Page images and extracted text
= = =

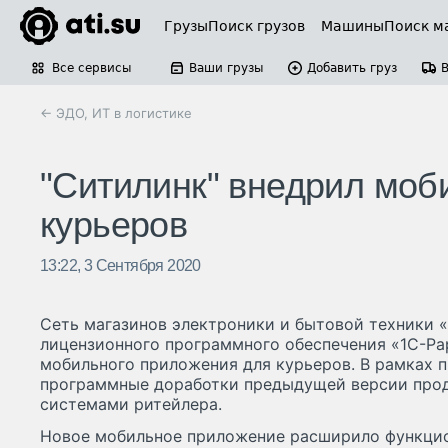
Грузы
Поиск грузов
Машины
Поиск м
Все сервисы
Ваши грузы
Добавить груз
← ЭДО, ИТ в логистике
"Ситилинк" внедрил моб
курьеров
13:22, 3 Сентября 2020
Сеть магазинов электроники и бытовой техники 
лицензионного программного обеспечения «1С-Ра
мобильного приложения для курьеров. В рамках 
программные доработки предыдущей версии проду
системами ритейлера.
Новое мобильное приложение расширило функцио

= = =

Exercise requirements
Wherever the word "курьеров" appears in a line of the data, copy that line.

Result of the task
курьеров
мобильного приложения для курьеров. В рамках 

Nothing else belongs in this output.